En Ávila estuve tres turbulentos y disputados meses. Fuimos
al noviciado, un año perdido no se sabe muy bien para qué, entre el final de
Preuniversitario y el comienzo de los estudios de Filosofía y Teología. Había pocos curas y mal avenidos. El Superior
era una cuchara que ni pinchaba ni cortaba; el director de novicios, un cura de
mente muy limitada que envidiaba y no le dirigía la palabra por celos al padre
Fernando, un tío inteligentísimo, escritor y con el que preferíamos conversar; un cura
pirado que vivía allí y que acosaba al hermano Mateo –una de las categorías de
la congregación-; el padre Benito, del que sólo sabíamos que dirigía el rezo
del rosario a unas beatas cada tarde en una apresurada carrera: rezaba la
primera oración del Ave María y apenas empezaban las beatas con la segunda él les
hacía la pescadilla y empezaba la siguiente, eso sí, en lugar de bendito decía
benito, “benita tú eres…” y “benito es el fruto…”. Por último el cura Esteban, cómplice
nuestro, a este sí le decíamos cura y andaba a medio camino entre el resto de
curas y nosotros con quienes escapaba al hospital cada dos por tres para ver a
una novicia guapísima. Y conseguíamos verla siempre y cada día era más guapa,
inconmensurablemente guapa. Entre la inoperancia del Superior y los celos del director
de novicios hacia el Padre Fernando, allí se armó la de Dios es Cristo, nos
adelantaron las vacaciones de Navidad con la orden de que no dejáramos ninguna
pertenencia, que ya avisarían quién volvía y quién no.
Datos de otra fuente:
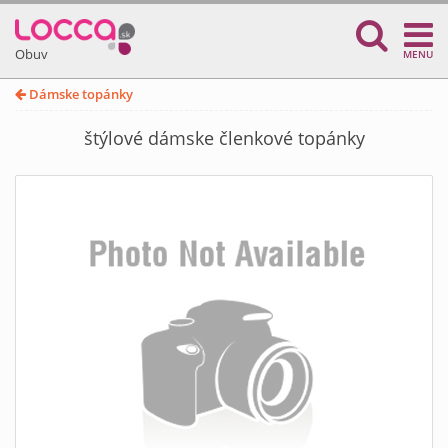
Obuv
MENU
Dámske topánky
štýlové dámske členkové topánky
Decidí no volver al Seminario, no obstante el Padre Antonino
me remitió una carta en la que con otras palabras venía a decirme que ni se me
ocurriera hacerlo. Digamos que me echaron de mutuo acuerdo.
De haber seguido hubiera podido ser el primer obispo ateo, singularidad
cósmica nada desdeñable, y mira que puse de
mi parte. Me temo que la Iglesia sufrió una pérdida irreparable. Ellos
sabrán.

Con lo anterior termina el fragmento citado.